Task description: From the first record to the last, write out each one exactly.

Dataset records:

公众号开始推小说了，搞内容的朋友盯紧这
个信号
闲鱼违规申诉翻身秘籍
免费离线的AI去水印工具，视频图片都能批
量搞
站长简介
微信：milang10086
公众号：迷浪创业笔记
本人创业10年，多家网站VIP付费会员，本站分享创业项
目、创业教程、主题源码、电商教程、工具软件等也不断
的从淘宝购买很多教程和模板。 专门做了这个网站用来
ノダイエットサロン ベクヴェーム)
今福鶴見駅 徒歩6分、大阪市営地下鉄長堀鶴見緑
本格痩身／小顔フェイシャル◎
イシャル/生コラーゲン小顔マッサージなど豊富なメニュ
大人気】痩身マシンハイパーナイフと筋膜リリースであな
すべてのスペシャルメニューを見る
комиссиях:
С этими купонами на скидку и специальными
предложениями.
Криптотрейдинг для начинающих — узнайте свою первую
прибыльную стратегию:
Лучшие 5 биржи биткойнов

Output for this exercise:
公众号开始推小说了，搞内容的朋友盯紧这
个信号
闲鱼违规申诉翻身秘籍
免费离线的AI去水印工具，视频图片都能批
量搞
站长简介
微信：milang10086
公众号：迷浪创业笔记
本人创业10年，多家网站VIP付费会员，本站分享创业项
目、创业教程、主题源码、电商教程、工具软件等也不断
的从淘宝购买很多教程和模板。 专门做了这个网站用来
ノダイエットサロン ベクヴェーム)
今福鶴見駅 徒歩6分、大阪市営地下鉄長堀鶴見緑
本格痩身／小顔フェイシャル◎
イシャル/生コラーゲン小顔マッサージなど豊富なメニュ
大人気】痩身マシンハイパーナイフと筋膜リリースであな
すべてのスペシャルメニューを見る
комиссиях:
С этими купонами на скидку и специальными
предложениями.
Криптотрейдинг для начинающих — узнайте свою первую
прибыльную стратегию:
Лучшие 5 биржи биткойнов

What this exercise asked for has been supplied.